What did the Romans ever do for us? Pompei’s 5 lessons for placemaking…
In looking forwards it is important to learn the lessons of history.
Look at Pompei. A city built for efficient mobility.
A model of the 1st century with lessons for the 21st century.
The grid – no cul de sacs. Built for mobility. Built for commerce.
More or less rectilinear – not labyrinthine. A layout that brains like. Easy to wayfind. Hard to get lost in.
A Main Street with shops – no inward-looking shopping malls. Active frontages. About as much surface for pedestrians as for vehicles – the right balance for then. Perhaps also for now?
And shopkeepers of great wealth! It was not a compromise to open onto a Main Street. It was a sound commercial investment. Who would turn their back on the flow of the street?
Pedestrian crossings! The deep kerbs channel water when it rains, flushing the dirt from the road and keeping it clean. Integrated infrastructure.
Pedestrian crossings that are aligned with pedestrian desire lines – not following the convenience of traffic engineers’ vehicle turning arrangements. Pedestrians first because its the pedestrians that carried the money, not the vehicles.
A small, pedestrian only zone in the very heart of the city. No bigger than it needs to be…
…unambiguously signed that this is where you have to get out of your chariot and onto your feet.
Pompei: a city of great streets – great street sense.
But in recent times we lost our street-sense.
Look at Birmingham then…
And now. What happened to our street sense?
And Birmingham was not alone.
Look at US cities:
What they were…only 60 years ago – recognisably like Pompei: simple, rectilinear grids.
Then what they became…
We became entrapped by traffic models.
And a love-affair with the car.
We need to regain our street-sense.
Fortunately this is happening.
Trafalgar Square,
Nottingham.
At the Elephant & Castle, this design puts the pedestrian crossings on the pedestrian desire lines – just like those crossings in Pompei. We’ve talen pedestrians out of subways and given them their proper place at street level, next to the shopfronts. We’ve made the humble crossing an object of beauty, spending many different budgets (landscape, planting, pedestrian, cycling, highways) on one project so that each budget gets more than if it had been spent separately.
This new approach – a rediscovery of street sense – has been made possible through advances in science that have made us see the errors of previous ways.
The more we look into this the more we find of value: for example, how connected street grids create higher property values in the long run.
And Birmingham has pioneered this science:
Brindley Place – the bridge on the straight east-west route – a lesson from Pompeii! It may seem obvious today – because it’s a natural solution – but it wasn’t obvious to some people at the time, who wanted the bridge to be hidden round the corner because, they said, there would be a greater sense of surprise and delight! What nonsense. We had to model the alternatives and show just how powerful the straight alignment was.
We still have to do so today. Many urban designers and transport planners have been slow on the uptake. The average pedestrian gets it immediately. What does that say for our professions?

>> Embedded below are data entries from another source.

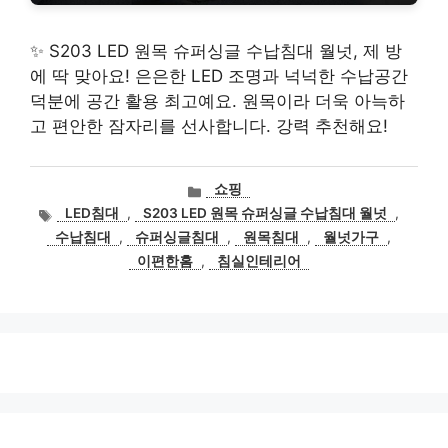
✨ S203 LED 원목 슈퍼싱글 수납침대 월넛, 제 방
에 딱 맞아요! 은은한 LED 조명과 넉넉한 수납공간
덕분에 공간 활용 최고예요. 원목이라 더욱 아늑하
고 편안한 잠자리를 선사합니다. 강력 추천해요!
카
쇼핑
테
태
LED침대
,
S203 LED 원목 슈퍼싱글 수납침대 월넛
,
고
그
수납침대
,
슈퍼싱글침대
,
원목침대
,
월넛가구
,
리
이편한홈
,
침실인테리어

Now cities all over the world are recovering their street sense, creating plans for their expansion that are street-based, not mall-based.

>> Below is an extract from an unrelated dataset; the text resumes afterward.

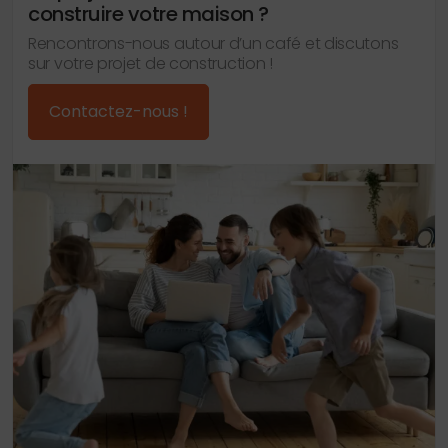
construire votre maison ?
Rencontrons-nous autour d’un café et discutons
sur votre projet de construction !
Contactez-nous !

In time to accommodate a new, two-wheeled chariot: the bicycle.

SkyCycle – a new approach to urban mobility. Creating space for over half a billion cycle journeys every year. Constructed above the tracks, allowing smooth, predictable, junction-free movement between edge and centre. Developed by a consortium of Exterior Architecture, Foster + Partners and Space Syntax.
Adding to cycling at street level – not taking it away.

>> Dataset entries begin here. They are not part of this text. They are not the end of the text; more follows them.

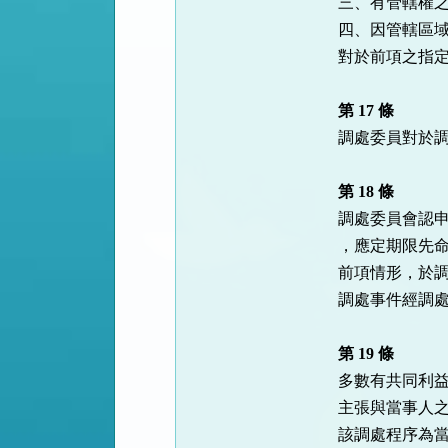
三、有管轄權之
四、因管轄區域
對於前項之指定
第 17 條
調處委員對於調
第 18 條
調處委員會認申
，應定期限先命
前項情形，於調
調處事件經調處
第 19 條
多數有共同利益
主張與當事人之
該調處程序為當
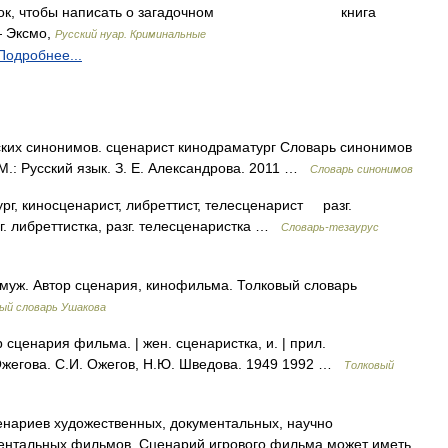
ок, чтобы написать о загадочном
книга
 Эксмо,
Русский нуар. Криминальные
Подробнее...
ких синонимов. сценарист кинодраматург Словарь синонимов
 М.: Русский язык. З. Е. Александрова. 2011 …
Словарь синонимов
 киносценарист, либреттист, телесценарист разг.
г. либреттистка, разг. телесценаристка …
Словарь-тезаурус
уж. Автор сценария, кинофильма. Толковый словарь
ый словарь Ушакова
ценария фильма. | жен. сценаристка, и. | прил.
 Ожегова. С.И. Ожегов, Н.Ю. Шведова. 1949 1992 …
Толковый
енариев художественных, документальных, научно
ентальных фильмов. Сценарий игрового фильма может иметь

Recently, at the Birmingham Health City workshop,a discussion about the location of healthcare facilities quickly became one focused less on hospitals and wards and more on streets and public spaces. On “free”, preventative public health rather than expensive, clinical curative care. Free in that it comes as the byproduct of good urban development.
Rob Morrison’s drawing of the Birmingham Boulevard…

…an idea to turn the Inner Ring Road into an active street.

And to achieve this there are clear principles to follow:
1. Connected street layouts.
2. Mixed mode movement – not separated by tunnels and walkways.
3. Active streets ie lined with street shops not mall shops.
4. Pedestrian crossings on desire lines, not where it’s most convenient for traffic turnings.
5. Limited pedestrianisation of the most important civic areas.
A thought – yes Pompeii was a city of commerce but the houses of the city are filled with references to literature, poetry, music: the arts.
Huge cultural value.
After all, this is the important, aspirational aspect of living in cities that comes with the efficient mobility that results from pragmatic planning: the grid, mixed modes, active frontages on main streets and special, limited, high intensity, pedestrian only places.
When we get this right we have time to truly enjoy ourselves in the arts and sciences. In culture. That is truly great urbanism.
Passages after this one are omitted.